福島県伊達市は中通り(福島県内陸部)に位置し、地震そのものによる被害は少なかった。
4月7日現在、伊達市内で500名の市外からの避難者を受け入れている。避難所は現在、7か所あり、おもな避難者は南相馬市、浪江町など沿岸部(浜通り)から、原子力発電所災害関連による避難対象地域となっている地域からで占められている。
避難生活は1カ月になろうとしているが、福島県が提案する会津地方への二次避難を希望する避難者は少ないとの話であった。仮設住宅への移住などの具体化しておらず、現在の避難者の大部分が月単位で残留せざるを得ない情勢である。住環境は別図のごとく、一つの広いアリーナに、段ボールを敷き、その上に毛布を敷き、200人程度が生活をしている。暖房は6個の据え置きストーブで行っているが、アリーナ入口から吹き込む風により床面近くは底冷えしていた。広い空間での集団生活のため、インフルエンザが流行しており、感染者の隔離と感染拡大予防対策が急務とのことであった。食事や医療の体制が整いつつあるが、長期化の可能性が高い現況では住環境整備にも注力が必要な状態と思われた。高齢者も多く、避難者と面談する保健師からは、「人目が気になる」との避難者の声が多く、プライバシーの配慮が現状では不十分であるとうかがえた。

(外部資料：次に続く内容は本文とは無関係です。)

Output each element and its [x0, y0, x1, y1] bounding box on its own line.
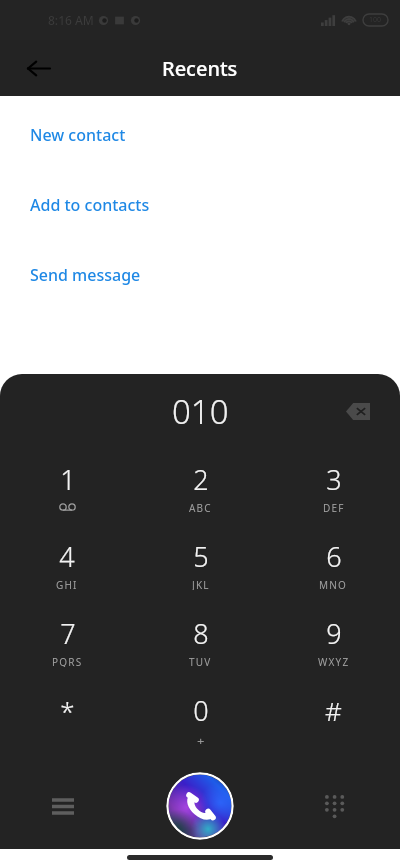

避難所の運営は、伊達市が避難者のホストとして施設の提供、物品の調達を行い、避難者の出身自治体である南相馬市が、おもにソフト面の運用をしているとのことであった。避難者を4グループに分けて、炊き出しや清掃を当番制で行うシステムができていた。

伊達市としては、避難所を3か所程度に集約化する方針で、今回DCUを設置した霊山中央公民館体育館もそのうちのひとつであった。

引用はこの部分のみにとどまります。